Exercise directions> Write out the data again exactly, skipping every picture.

..............................

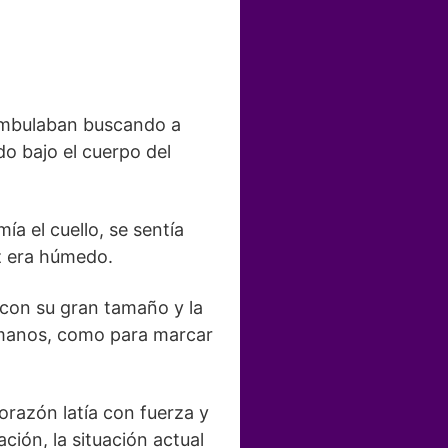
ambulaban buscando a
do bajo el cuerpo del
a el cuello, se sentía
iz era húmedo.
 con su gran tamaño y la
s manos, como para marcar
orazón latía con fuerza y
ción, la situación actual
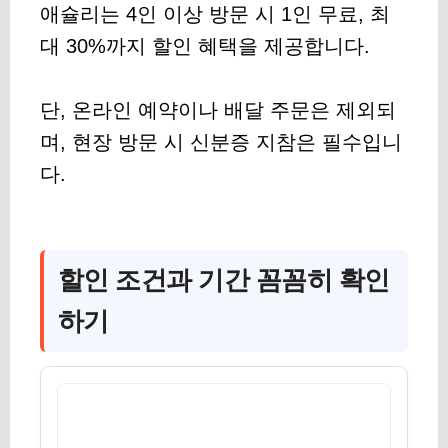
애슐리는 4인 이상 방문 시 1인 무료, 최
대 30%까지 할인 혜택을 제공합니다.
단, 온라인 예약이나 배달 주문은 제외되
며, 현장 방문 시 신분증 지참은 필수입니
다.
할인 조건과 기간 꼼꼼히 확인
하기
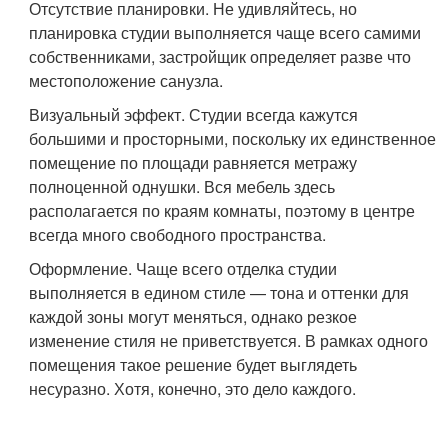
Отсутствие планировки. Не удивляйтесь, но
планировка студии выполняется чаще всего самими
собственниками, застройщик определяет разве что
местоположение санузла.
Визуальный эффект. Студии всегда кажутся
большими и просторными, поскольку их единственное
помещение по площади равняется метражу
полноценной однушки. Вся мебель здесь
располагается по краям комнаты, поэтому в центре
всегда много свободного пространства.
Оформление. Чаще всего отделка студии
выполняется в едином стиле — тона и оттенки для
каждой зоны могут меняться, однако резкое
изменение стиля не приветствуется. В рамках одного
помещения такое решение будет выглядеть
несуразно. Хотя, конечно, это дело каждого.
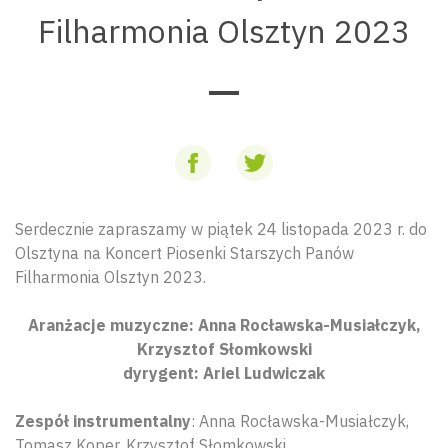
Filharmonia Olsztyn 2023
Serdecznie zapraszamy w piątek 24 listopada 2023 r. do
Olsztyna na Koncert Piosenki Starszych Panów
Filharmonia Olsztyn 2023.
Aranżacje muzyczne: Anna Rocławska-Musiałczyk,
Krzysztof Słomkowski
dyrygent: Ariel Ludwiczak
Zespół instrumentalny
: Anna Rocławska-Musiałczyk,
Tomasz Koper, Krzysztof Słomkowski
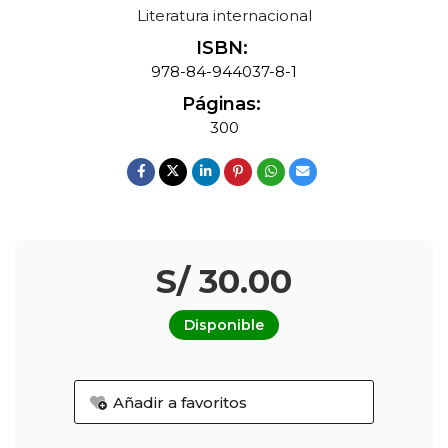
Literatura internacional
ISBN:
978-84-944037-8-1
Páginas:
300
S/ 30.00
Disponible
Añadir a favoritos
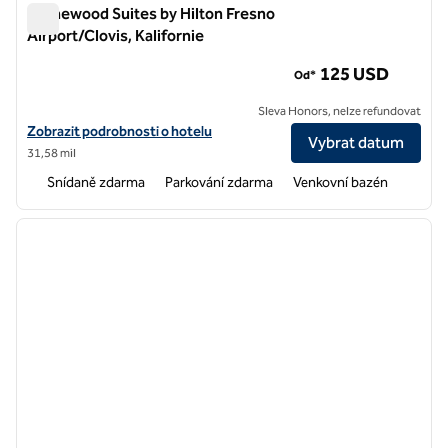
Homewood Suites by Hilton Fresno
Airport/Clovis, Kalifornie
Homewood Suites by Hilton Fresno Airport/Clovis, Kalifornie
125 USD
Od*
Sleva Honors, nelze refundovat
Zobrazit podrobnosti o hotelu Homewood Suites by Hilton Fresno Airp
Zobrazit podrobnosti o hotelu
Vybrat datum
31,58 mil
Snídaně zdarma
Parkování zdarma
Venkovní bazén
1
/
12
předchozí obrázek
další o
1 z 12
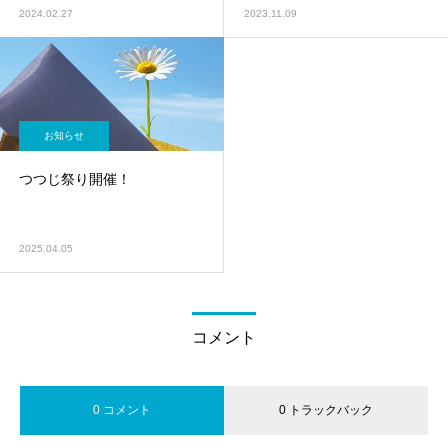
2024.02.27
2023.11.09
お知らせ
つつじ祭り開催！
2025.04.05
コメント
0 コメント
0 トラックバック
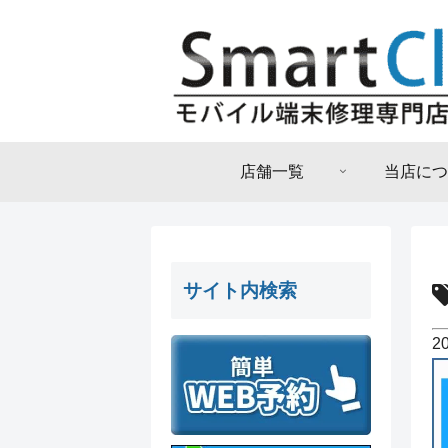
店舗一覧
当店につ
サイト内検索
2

..............................

Completed task>
ambulaban buscando a
do bajo el cuerpo del
a el cuello, se sentía
iz era húmedo.
 con su gran tamaño y la
s manos, como para marcar
orazón latía con fuerza y
ción, la situación actual
애슐리는 4인 이상 방문 시 1인 무료, 최
대 30%까지 할인 혜택을 제공합니다.
단, 온라인 예약이나 배달 주문은 제외되
며, 현장 방문 시 신분증 지참은 필수입니
다.
할인 조건과 기간 꼼꼼히 확인
하기
Отсутствие планировки. Не удивляйтесь, но
планировка студии выполняется чаще всего самими
собственниками, застройщик определяет разве что
местоположение санузла.
Визуальный эффект. Студии всегда кажутся
большими и просторными, поскольку их единственное
помещение по площади равняется метражу
полноценной однушки. Вся мебель здесь
располагается по краям комнаты, поэтому в центре
всегда много свободного пространства.
Оформление. Чаще всего отделка студии
выполняется в едином стиле — тона и оттенки для
каждой зоны могут меняться, однако резкое
изменение стиля не приветствуется. В рамках одного
помещения такое решение будет выглядеть
несуразно. Хотя, конечно, это дело каждого.
Filharmonia Olsztyn 2023
Serdecznie zapraszamy w piątek 24 listopada 2023 r. do
Olsztyna na Koncert Piosenki Starszych Panów
Filharmonia Olsztyn 2023.
Aranżacje muzyczne: Anna Rocławska-Musiałczyk,
Krzysztof Słomkowski
dyrygent: Ariel Ludwiczak
Zespół instrumentalny
: Anna Rocławska-Musiałczyk,
Tomasz Koper, Krzysztof Słomkowski
Literatura internacional
ISBN:
978-84-944037-8-1
Páginas:
300
S/ 30.00
Disponible
Añadir a favoritos
Homewood Suites by Hilton Fresno
Airport/Clovis, Kalifornie
Homewood Suites by Hilton Fresno Airport/Clovis, Kalifornie
125 USD
Od*
Sleva Honors, nelze refundovat
Zobrazit podrobnosti o hotelu Homewood Suites by Hilton Fresno Airp
Zobrazit podrobnosti o hotelu
Vybrat datum
31,58 mil
Snídaně zdarma
Parkování zdarma
Venkovní bazén
1
/
12
předchozí obrázek
další o
1 z 12
2024.02.27
2023.11.09
お知らせ
つつじ祭り開催！
2025.04.05
コメント
0 コメント
0 トラックバック
店舗一覧
当店につ
サイト内検索
2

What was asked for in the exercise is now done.